WHAT TO DO: In the material beneath, how many lines contain the word "GIRL"? Give the count alone.

LISTED ENTRIES:
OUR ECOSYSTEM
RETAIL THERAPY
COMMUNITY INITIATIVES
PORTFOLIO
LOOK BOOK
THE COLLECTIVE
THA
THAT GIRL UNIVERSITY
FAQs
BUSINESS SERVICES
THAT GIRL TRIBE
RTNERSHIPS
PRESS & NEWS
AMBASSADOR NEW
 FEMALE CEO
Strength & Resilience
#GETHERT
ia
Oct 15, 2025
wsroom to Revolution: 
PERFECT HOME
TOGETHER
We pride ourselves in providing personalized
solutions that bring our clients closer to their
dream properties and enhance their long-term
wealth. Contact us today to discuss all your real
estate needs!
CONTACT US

* * *

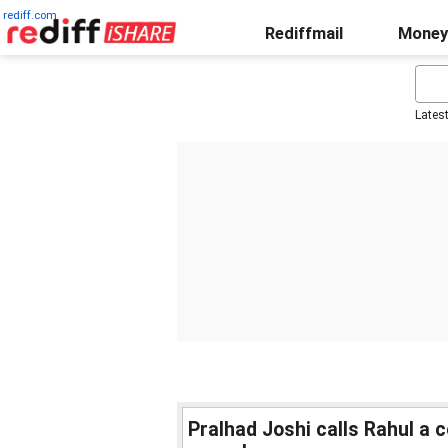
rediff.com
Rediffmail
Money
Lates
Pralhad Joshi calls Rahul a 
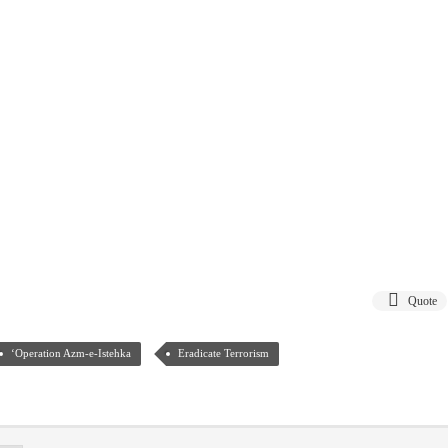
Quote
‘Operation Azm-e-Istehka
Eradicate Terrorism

OUTPUT BELOW: 2